In Wawrytko’s view, it’s a need driven both by cultural heritage and the global economy. Asian Pacific Islander Desi American (APIDA) enrollment comprises about 14% of SDSU’s undergraduate student body, its third largest ethnic group. And the university’s position on the Pacific Rim makes for a powerful connection to commerce and a wide range of other relationships with China, Japan, and the nations of Southeast Asia.

There are topics in Asian Studies relevant to SDSU students “whether they’re in the business college or they’re doing engineering, whatever it is,” said Wawrytko, who was director of the center for seven years. “There’s something that they need to learn in order to make it in this globalized world.”

Wawrytko, who teaches Asian philosophy at the College of Arts and Letters, has been a donor to SDSU for many years. Her newest commitment will come from the future sale of a home she owns in the Sorrento Valley area.
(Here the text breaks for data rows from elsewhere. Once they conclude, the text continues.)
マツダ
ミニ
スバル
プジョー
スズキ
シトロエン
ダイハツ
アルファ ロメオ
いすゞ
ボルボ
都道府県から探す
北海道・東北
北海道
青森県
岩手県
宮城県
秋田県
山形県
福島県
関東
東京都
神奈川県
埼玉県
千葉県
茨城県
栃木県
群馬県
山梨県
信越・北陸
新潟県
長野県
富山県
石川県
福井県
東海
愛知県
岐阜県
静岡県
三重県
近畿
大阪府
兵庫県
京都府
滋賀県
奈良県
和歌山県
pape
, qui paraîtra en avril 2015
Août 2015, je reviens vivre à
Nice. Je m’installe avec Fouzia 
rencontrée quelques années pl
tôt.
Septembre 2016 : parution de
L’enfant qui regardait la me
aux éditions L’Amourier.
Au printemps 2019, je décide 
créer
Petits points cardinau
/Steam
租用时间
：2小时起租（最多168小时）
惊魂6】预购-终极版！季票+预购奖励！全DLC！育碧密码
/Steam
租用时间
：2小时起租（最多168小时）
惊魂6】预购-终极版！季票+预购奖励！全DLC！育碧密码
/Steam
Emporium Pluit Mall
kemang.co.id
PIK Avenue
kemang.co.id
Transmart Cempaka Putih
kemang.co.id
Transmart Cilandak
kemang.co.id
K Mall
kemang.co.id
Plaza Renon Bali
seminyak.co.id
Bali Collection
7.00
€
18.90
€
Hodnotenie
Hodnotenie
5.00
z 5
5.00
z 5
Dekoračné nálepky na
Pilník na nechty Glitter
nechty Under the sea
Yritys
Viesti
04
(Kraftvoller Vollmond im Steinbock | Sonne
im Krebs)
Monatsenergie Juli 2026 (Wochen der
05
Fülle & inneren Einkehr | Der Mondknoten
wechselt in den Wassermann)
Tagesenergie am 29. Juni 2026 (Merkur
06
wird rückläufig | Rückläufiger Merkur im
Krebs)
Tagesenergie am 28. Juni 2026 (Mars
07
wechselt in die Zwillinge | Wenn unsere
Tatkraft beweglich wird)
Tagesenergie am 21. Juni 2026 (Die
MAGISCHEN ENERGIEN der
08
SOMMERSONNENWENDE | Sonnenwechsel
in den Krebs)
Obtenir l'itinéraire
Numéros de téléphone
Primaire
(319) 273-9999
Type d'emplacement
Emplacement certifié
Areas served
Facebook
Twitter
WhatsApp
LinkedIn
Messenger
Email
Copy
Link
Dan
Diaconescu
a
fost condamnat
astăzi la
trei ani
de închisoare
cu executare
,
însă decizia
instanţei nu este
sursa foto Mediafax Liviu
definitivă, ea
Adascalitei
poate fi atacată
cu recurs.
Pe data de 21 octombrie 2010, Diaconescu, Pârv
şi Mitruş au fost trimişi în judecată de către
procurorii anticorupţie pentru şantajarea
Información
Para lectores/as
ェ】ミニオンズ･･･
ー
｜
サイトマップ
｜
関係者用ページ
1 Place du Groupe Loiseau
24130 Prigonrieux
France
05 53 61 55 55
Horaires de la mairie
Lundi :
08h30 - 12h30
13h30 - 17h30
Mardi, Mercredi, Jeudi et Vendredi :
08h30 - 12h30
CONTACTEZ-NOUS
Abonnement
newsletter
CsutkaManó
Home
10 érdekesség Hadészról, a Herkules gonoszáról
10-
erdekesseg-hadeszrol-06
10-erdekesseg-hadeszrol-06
Wawrytko is president of the foundation, an educational nonprofit that has grown from its original focus on Asian philosophy to support a wide variety of ethnic studies.

The endowment is expected to generate about $40,000 a year for the center, which operates from an office on the fourth floor of the Arts and Letters building. It manages curricula for students with Asian Studies majors or minors and works with language programs in the linguistics department.

Minjeong Kim, sociology department chair and director of CAPS, said the center needs more support to develop programs for students, organize events and specifically support scholarships for study-abroad experiences.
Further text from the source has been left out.